Similar remarks were delivered by the Bishop of Lublin, Stefan Wyszyński, when he was approached by a Jewish delegation. Wyszyński stated that the widespread hostility to Jews was provoked by Jewish backing of Communism (there was a widespread perception that Jews were supportive of Soviet-installed Communist administration in Poland; see Żydokomuna), which had also been the reason why "the Germans murdered the Jewish nation". Wyszyński also gave some credence to blood libel stories, commenting that the issue of the use of Christian blood was never fully clarified.

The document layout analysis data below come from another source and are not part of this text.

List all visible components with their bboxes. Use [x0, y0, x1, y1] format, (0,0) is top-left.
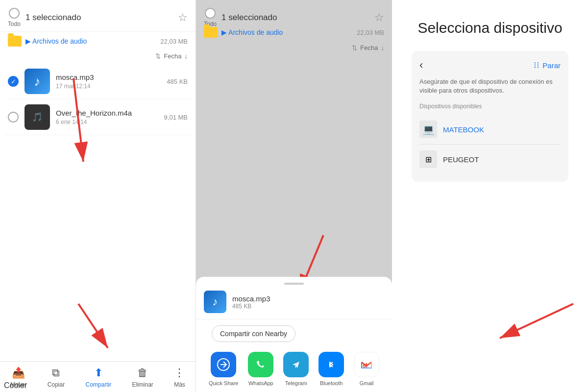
p2-archivos-label: ▶ Archivos de audio — [221, 28, 353, 36]
folder-icon — [8, 36, 22, 47]
cooler-label: Cooler — [0, 379, 31, 392]
quickshare-label: Quick Share — [209, 380, 239, 386]
app-item-telegram[interactable]: Telegram — [283, 352, 309, 386]
file-meta-horizon: 6 ene 14:14 — [56, 119, 158, 125]
stop-label: Parar — [542, 61, 561, 70]
file-name-mosca: mosca.mp3 — [56, 73, 161, 81]
arrow-panel3-bottom — [485, 294, 583, 353]
folder-size: 22,03 MB — [160, 38, 188, 45]
gmail-label: Gmail — [360, 380, 374, 386]
sort-icon: ⇅ — [155, 52, 161, 60]
panel3-subpanel: ‹ ⁝⁝ Parar Asegúrate de que el dispositi… — [412, 51, 568, 182]
file-item-horizon[interactable]: 🎵 Over_the_Horizon.m4a 6 ene 14:14 9,01 … — [4, 99, 192, 135]
file-checkbox-mosca[interactable]: ✓ — [8, 76, 19, 87]
toolbar-mas[interactable]: ⋮ Más — [174, 367, 185, 388]
svg-line-14 — [500, 304, 573, 338]
compartir-icon: ⬆ — [94, 367, 103, 379]
file-size-horizon: 9,01 MB — [164, 114, 188, 121]
bluetooth-label: Bluetooth — [320, 380, 343, 386]
panel2-share-sheet: Todo 1 seleccionado ☆ ▶ Archivos de audi… — [196, 0, 392, 392]
file-info-mosca: mosca.mp3 17 mar 12:14 — [56, 73, 161, 90]
file-item-mosca[interactable]: ✓ ♪ mosca.mp3 17 mar 12:14 485 KB — [4, 64, 192, 99]
sheet-file-info: ♪ mosca.mp3 485 KB — [196, 291, 392, 319]
sheet-music-icon: ♪ — [213, 295, 218, 308]
toolbar-copiar[interactable]: ⧉ Copiar — [48, 367, 65, 388]
p2-sort-icon: ⇅ — [352, 44, 357, 51]
toolbar-compartir[interactable]: ⬆ Compartir — [85, 367, 111, 388]
mover-icon: 📤 — [12, 367, 25, 379]
select-all-checkbox[interactable] — [9, 8, 20, 19]
grid-icon: ⊞ — [419, 150, 437, 168]
back-button[interactable]: ‹ — [419, 59, 423, 72]
quickshare-icon — [211, 352, 236, 377]
file-size-mosca: 485 KB — [167, 78, 188, 85]
panel3-title: Selecciona dispositivo — [404, 20, 576, 36]
spinner-icon: ⁝⁝ — [534, 60, 539, 71]
device-item-matebook[interactable]: 💻 MATEBOOK — [419, 115, 561, 144]
sheet-file-details: mosca.mp3 485 KB — [232, 294, 270, 310]
compartir-label: Compartir — [85, 381, 111, 388]
svg-point-8 — [325, 358, 338, 371]
sheet-file-thumb: ♪ — [204, 291, 226, 313]
telegram-label: Telegram — [285, 380, 307, 386]
nearby-share-button[interactable]: Compartir con Nearby — [212, 325, 295, 342]
telegram-icon — [283, 352, 309, 377]
sheet-file-name: mosca.mp3 — [232, 294, 270, 303]
file-meta-mosca: 17 mar 12:14 — [56, 83, 161, 90]
panel3-bluetooth-devices: Selecciona dispositivo ‹ ⁝⁝ Parar Asegúr… — [392, 0, 588, 392]
stop-button[interactable]: ⁝⁝ Parar — [534, 60, 561, 71]
file-list: ✓ ♪ mosca.mp3 17 mar 12:14 485 KB 🎵 Over… — [0, 64, 196, 361]
mas-icon: ⋮ — [174, 367, 185, 379]
p2-sort-arrow: ↓ — [381, 44, 385, 51]
sort-row: ⇅ Fecha ↓ — [0, 50, 196, 64]
app-item-quickshare[interactable]: Quick Share — [209, 352, 239, 386]
panel3-info-text: Asegúrate de que el dispositivo de conex… — [419, 77, 561, 95]
panel1-header: Todo 1 seleccionado ☆ — [0, 0, 196, 32]
p2-select-all[interactable] — [205, 8, 216, 19]
panel1-subheader: ▶ Archivos de audio 22,03 MB — [0, 32, 196, 50]
file-checkbox-horizon[interactable] — [8, 112, 19, 122]
mas-label: Más — [174, 381, 185, 388]
share-sheet: ♪ mosca.mp3 485 KB Compartir con Nearby … — [196, 277, 392, 392]
panel3-nav-row: ‹ ⁝⁝ Parar — [419, 59, 561, 72]
p2-selected-count: 1 seleccionado — [221, 13, 277, 23]
whatsapp-label: WhatsApp — [248, 380, 273, 386]
p2-folder-icon — [204, 27, 218, 38]
archivos-label: ▶ Archivos de audio — [25, 37, 156, 45]
star-icon[interactable]: ☆ — [178, 11, 188, 24]
gmail-icon: M — [354, 352, 379, 377]
p2-sort-row: ⇅ Fecha ↓ — [352, 44, 384, 51]
app-item-gmail[interactable]: M Gmail — [354, 352, 379, 386]
file-name-horizon: Over_the_Horizon.m4a — [56, 109, 158, 117]
p2-star-icon[interactable]: ☆ — [374, 11, 384, 24]
selected-count: 1 seleccionado — [25, 13, 81, 23]
toolbar-eliminar[interactable]: 🗑 Eliminar — [132, 367, 153, 388]
sheet-handle — [284, 283, 304, 285]
bluetooth-icon — [318, 352, 344, 377]
sort-label[interactable]: Fecha — [164, 52, 181, 60]
file-thumb-mosca: ♪ — [24, 69, 50, 94]
file-thumb-horizon: 🎵 — [24, 104, 50, 130]
app-item-bluetooth[interactable]: Bluetooth — [318, 352, 344, 386]
whatsapp-icon — [248, 352, 273, 377]
app-grid: Quick Share WhatsApp — [196, 348, 392, 392]
panel3-header: Selecciona dispositivo ‹ ⁝⁝ Parar Asegúr… — [392, 0, 588, 192]
sort-arrow: ↓ — [185, 52, 188, 60]
copiar-label: Copiar — [48, 381, 65, 388]
file-info-horizon: Over_the_Horizon.m4a 6 ene 14:14 — [56, 109, 158, 125]
music-icon: ♪ — [34, 74, 41, 89]
todo-label: Todo — [8, 21, 21, 27]
eliminar-label: Eliminar — [132, 381, 153, 388]
device-item-peugeot[interactable]: ⊞ PEUGEOT — [419, 144, 561, 174]
panel1-header-left: Todo 1 seleccionado — [8, 8, 81, 27]
eliminar-icon: 🗑 — [137, 367, 148, 379]
p2-folder-size: 22,03 MB — [357, 29, 384, 36]
device-name-peugeot: PEUGEOT — [443, 155, 479, 164]
laptop-icon: 💻 — [419, 121, 437, 138]
panel2-subheader: ▶ Archivos de audio 22,03 MB — [204, 27, 384, 38]
svg-point-6 — [254, 358, 267, 371]
p2-sort-label[interactable]: Fecha — [360, 44, 378, 51]
panel1-file-manager: Todo 1 seleccionado ☆ ▶ Archivos de audi… — [0, 0, 196, 392]
svg-text:M: M — [363, 362, 368, 369]
app-item-whatsapp[interactable]: WhatsApp — [248, 352, 273, 386]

The controversial stance of the Polish Roman Catholic Church towards anti-Jewish violence was criticised by the American, British and Italian ambassadors to Poland. Reports of the Kielce pogrom caused a major sensation in the United States, leading the American ambassador to Poland to insist that Cardinal August Hlond hold a press conference and explain the position of the church. In the conference held on 11 July 1946, Hlond condemned the violence, but attributed it not to racial causes but to rumours concerning the killing of Polish children by Jews. Hlond put the blame for the deterioration in Polish-Jewish relations on collaboration with the Soviet-backed Communist occupiers, Jews "occupying leading positions in Poland in state life". This position was echoed by Polish rural clergy and Cardinal Adam Stefan Sapieha, who reportedly stated that the Jews had brought it upon themselves.
Historian Łukasz Krzyżanowski analyzed the reactions to the pogrom and concludes: "Simply put, the Kielce pogrom met with approbation in many circles." He documents that some meetings held to commemorate the victims were interrupted by antisemitic shouting and groups of workers could not reach agreement to pass resolutions condemning the pogrom.[18]
Following the fall of communism, several commemorative plaques were unveiled in Kielce. In 1990 the first plaque was unveiled following the involvement of then Solidarity leader Lech Wałęsa.[19] [20] A monument by New York City-based artist Jack Sal entitled White/Wash II commemorating the victims was dedicated on 4 July 2006, in Kielce, on the 60th anniversary of the pogrom. At the dedication ceremony, a statement from the President of the Republic of Poland Lech Kaczyński condemned the events as a "crime and a great shame for the Poles and tragedy for the Polish Jews". The presidential statement asserted that in today's democratic Poland there is "no room for antisemitism" and brushed off any generalizations of the antisemitic image of the Polish nation as a stereotype.[21] [22] Another monument intended to be a representative grave for the victims, was unveiled in the city in 2010.[23]